### What to do
Copy out each entry below verbatim, skipping the images.

### Information provided
■ ■ ■
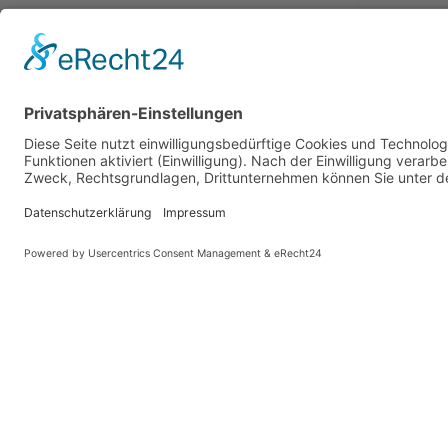
PARTNER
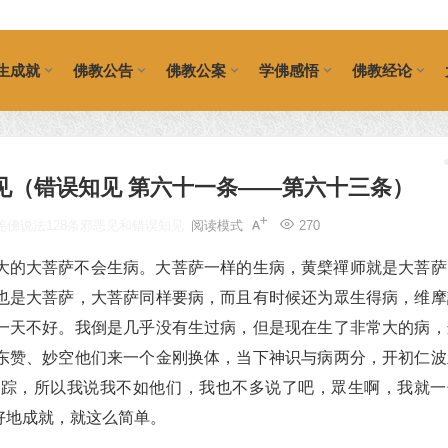
生成就
佛教公告
佛教公案
学佛感悟
佛教经论
见（错误知见 第六十一条——第六十三条）
羌佛说法128条邪恶见和错误知见
阅读模式
270
大的大菩萨不会生病。大菩萨一样的生病，黄檗禪师就是大菩萨
也是大菩萨，大菩萨同样要病，而且有时候还为眾生得病，维摩
一天不好。我倒是几乎没有生过病，但是现在生了非常大的病，
东赞、妙空他们来一个金刚换体，当下神识与病两分，开初仁波
无踪，所以我说我不如他们，我也不多说了吧，眾生啊，我就一
好地成就，就这么简单。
■ ■ ■
### Solution to this exercise
PARTNER
生成就
佛教公告
佛教公案
学佛感悟
佛教经论
见（错误知见 第六十一条——第六十三条）
羌佛说法128条邪恶见和错误知见
阅读模式
270
大的大菩萨不会生病。大菩萨一样的生病，黄檗禪师就是大菩萨
也是大菩萨，大菩萨同样要病，而且有时候还为眾生得病，维摩
一天不好。我倒是几乎没有生过病，但是现在生了非常大的病，
东赞、妙空他们来一个金刚换体，当下神识与病两分，开初仁波
无踪，所以我说我不如他们，我也不多说了吧，眾生啊，我就一
好地成就，就这么简单。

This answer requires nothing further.